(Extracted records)
*-*-*
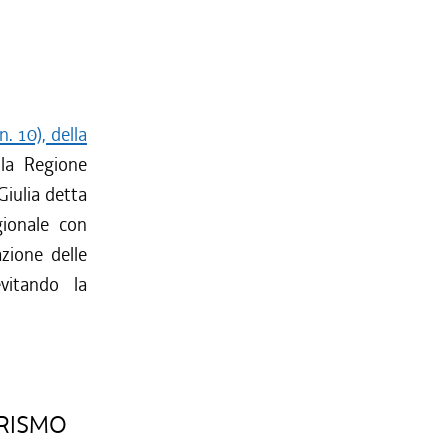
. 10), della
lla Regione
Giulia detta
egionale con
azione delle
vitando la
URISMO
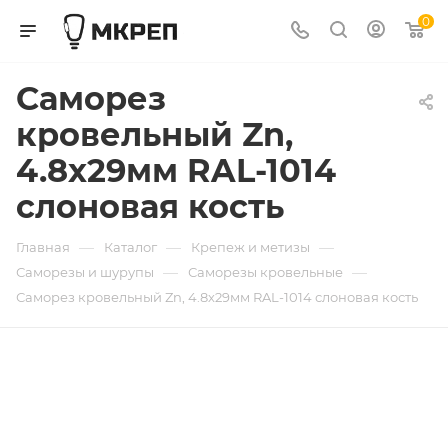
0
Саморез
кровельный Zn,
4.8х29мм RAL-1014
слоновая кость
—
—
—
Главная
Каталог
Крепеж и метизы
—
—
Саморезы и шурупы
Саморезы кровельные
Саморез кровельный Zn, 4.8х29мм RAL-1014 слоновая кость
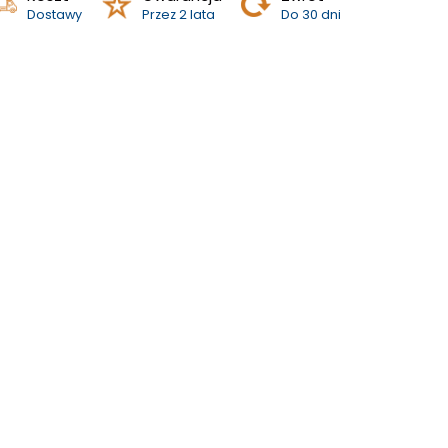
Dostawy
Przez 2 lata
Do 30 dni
*-*-*
Your copy should match the records above word for word, but without images.

Answer to the exercise
. 10), della
lla Regione
Giulia detta
egionale con
azione delle
vitando la
URISMO
0
Саморез
кровельный Zn,
4.8х29мм RAL-1014
слоновая кость
—
—
—
Главная
Каталог
Крепеж и метизы
—
—
Саморезы и шурупы
Саморезы кровельные
Саморез кровельный Zn, 4.8х29мм RAL-1014 слоновая кость
Dostawy
Przez 2 lata
Do 30 dni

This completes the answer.